TASK BRIEF:
In the entries below, every line that contains "main" must be located and copied.
--------------------------------
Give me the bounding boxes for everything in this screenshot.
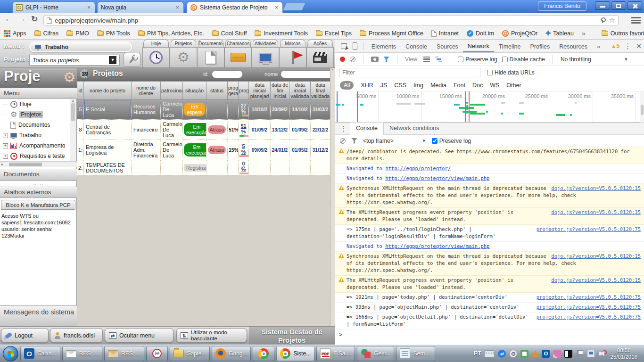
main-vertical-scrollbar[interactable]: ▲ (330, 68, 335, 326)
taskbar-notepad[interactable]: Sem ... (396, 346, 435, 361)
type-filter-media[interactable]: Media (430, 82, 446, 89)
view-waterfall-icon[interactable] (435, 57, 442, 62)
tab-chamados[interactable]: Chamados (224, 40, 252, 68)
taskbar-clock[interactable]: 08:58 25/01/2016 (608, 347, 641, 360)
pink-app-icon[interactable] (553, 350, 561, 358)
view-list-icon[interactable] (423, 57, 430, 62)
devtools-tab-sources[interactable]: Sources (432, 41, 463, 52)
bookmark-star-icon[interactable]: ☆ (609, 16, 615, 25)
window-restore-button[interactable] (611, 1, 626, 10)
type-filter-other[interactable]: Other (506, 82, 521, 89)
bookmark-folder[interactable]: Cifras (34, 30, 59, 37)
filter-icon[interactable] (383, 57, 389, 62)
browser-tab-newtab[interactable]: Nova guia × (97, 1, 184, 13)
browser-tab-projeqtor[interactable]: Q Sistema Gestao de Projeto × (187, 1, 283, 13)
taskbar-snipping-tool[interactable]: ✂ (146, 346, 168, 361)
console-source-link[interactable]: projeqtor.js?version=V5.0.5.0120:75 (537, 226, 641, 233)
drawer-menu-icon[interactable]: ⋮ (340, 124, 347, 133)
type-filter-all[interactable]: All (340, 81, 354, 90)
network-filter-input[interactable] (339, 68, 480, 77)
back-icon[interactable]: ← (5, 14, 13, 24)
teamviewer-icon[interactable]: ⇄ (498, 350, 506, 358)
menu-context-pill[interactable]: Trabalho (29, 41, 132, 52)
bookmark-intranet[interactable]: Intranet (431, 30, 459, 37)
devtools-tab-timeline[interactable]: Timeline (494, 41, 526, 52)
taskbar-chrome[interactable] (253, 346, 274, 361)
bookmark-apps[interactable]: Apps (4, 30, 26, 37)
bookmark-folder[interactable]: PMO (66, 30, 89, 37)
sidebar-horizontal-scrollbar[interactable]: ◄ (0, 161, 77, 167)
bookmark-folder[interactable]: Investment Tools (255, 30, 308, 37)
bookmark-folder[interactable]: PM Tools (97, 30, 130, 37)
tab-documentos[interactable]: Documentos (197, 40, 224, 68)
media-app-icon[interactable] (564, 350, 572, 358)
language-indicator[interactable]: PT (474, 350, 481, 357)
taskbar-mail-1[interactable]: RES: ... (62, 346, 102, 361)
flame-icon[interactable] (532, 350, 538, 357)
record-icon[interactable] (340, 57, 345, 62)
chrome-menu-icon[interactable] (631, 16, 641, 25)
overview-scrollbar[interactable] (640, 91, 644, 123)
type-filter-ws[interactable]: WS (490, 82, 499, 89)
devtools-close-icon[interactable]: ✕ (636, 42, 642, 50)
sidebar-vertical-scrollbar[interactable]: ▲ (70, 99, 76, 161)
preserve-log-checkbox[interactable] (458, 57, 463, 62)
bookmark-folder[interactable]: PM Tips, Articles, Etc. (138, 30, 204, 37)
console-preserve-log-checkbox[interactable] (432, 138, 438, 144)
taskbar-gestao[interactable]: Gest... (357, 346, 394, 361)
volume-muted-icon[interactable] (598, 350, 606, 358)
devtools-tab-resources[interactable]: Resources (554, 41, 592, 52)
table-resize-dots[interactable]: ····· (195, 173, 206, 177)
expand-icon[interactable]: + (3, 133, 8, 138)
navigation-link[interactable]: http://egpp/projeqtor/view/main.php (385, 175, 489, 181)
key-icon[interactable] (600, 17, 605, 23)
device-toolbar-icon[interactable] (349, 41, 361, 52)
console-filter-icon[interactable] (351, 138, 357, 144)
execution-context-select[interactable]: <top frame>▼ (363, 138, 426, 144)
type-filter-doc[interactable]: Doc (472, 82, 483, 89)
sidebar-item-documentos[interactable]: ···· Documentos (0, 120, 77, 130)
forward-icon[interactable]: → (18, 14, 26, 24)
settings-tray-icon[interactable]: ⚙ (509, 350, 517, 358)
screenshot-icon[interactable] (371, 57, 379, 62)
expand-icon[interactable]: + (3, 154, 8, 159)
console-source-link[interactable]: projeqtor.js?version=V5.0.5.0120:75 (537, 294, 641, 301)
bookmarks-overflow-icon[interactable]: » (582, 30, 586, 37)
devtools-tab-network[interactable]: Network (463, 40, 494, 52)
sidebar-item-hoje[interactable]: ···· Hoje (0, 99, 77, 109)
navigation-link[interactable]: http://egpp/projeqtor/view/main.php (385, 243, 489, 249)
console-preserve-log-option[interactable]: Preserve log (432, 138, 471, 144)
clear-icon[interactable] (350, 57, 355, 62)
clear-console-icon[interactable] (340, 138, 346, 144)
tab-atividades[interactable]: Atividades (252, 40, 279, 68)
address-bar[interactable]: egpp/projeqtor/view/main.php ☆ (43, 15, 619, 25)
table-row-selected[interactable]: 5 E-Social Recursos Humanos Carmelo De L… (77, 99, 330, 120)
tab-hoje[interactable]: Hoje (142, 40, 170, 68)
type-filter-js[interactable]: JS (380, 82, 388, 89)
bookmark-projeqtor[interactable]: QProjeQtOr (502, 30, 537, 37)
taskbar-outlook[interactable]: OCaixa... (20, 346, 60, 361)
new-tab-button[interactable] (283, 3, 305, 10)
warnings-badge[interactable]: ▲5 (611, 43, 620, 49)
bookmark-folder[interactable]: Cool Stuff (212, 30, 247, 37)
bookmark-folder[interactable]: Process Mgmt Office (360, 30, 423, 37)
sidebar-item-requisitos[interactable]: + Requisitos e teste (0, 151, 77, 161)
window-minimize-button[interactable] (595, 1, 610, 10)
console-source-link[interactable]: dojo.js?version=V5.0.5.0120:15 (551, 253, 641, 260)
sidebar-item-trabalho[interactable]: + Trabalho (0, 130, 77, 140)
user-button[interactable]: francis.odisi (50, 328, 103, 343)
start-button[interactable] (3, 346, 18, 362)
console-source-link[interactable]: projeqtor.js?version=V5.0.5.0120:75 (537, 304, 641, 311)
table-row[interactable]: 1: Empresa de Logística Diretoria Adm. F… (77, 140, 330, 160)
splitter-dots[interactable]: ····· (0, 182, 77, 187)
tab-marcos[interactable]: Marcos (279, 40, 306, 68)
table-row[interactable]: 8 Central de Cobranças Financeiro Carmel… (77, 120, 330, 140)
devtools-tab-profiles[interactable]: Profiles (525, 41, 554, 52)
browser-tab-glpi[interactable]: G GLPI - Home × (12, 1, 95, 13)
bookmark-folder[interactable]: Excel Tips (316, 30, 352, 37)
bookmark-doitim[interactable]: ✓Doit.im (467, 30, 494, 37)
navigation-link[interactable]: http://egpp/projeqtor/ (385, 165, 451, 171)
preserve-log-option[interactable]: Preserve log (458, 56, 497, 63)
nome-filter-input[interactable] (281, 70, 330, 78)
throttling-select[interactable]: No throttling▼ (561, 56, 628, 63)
--------------------------------
OUTPUT FOR THIS EXERCISE:
main-vertical-scrollbar[interactable]: ▲ (330, 68, 335, 326)
navigation-link[interactable]: http://egpp/projeqtor/view/main.php (385, 175, 489, 181)
navigation-link[interactable]: http://egpp/projeqtor/view/main.php (385, 243, 489, 249)
address-bar[interactable]: egpp/projeqtor/view/main.php ☆ (43, 15, 619, 25)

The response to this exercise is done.